**About this task:** Scan the entries below for the word "invasiones". Copy out every line in which it occurs.

** Opening Extracted entries block **

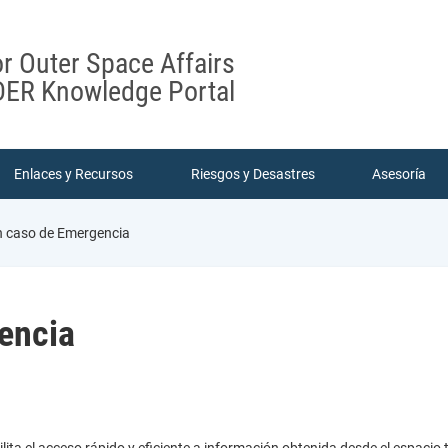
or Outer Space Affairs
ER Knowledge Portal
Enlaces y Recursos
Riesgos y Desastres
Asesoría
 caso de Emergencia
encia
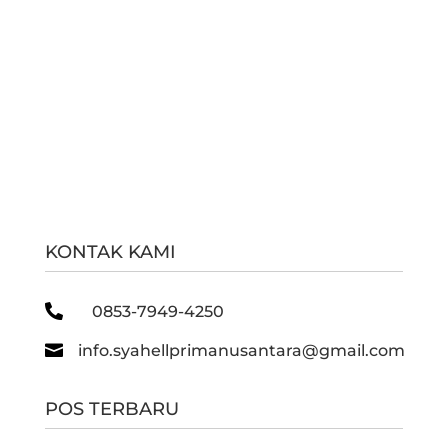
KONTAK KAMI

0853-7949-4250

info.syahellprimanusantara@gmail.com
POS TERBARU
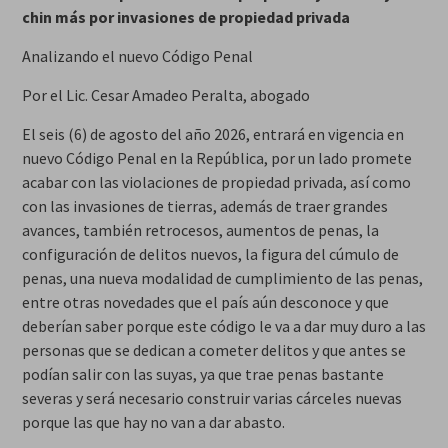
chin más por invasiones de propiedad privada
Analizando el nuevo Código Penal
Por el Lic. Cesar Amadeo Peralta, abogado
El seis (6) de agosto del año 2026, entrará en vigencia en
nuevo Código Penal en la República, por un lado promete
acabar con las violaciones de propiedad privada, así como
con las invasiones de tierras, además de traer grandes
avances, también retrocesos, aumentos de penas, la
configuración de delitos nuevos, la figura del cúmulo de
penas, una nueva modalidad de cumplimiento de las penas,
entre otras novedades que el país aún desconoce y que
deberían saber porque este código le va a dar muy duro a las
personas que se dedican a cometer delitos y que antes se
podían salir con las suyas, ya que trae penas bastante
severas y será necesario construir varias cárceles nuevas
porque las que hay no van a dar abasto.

** Closing Extracted entries block **

**Exercise result:**
chin más por invasiones de propiedad privada
con las invasiones de tierras, además de traer grandes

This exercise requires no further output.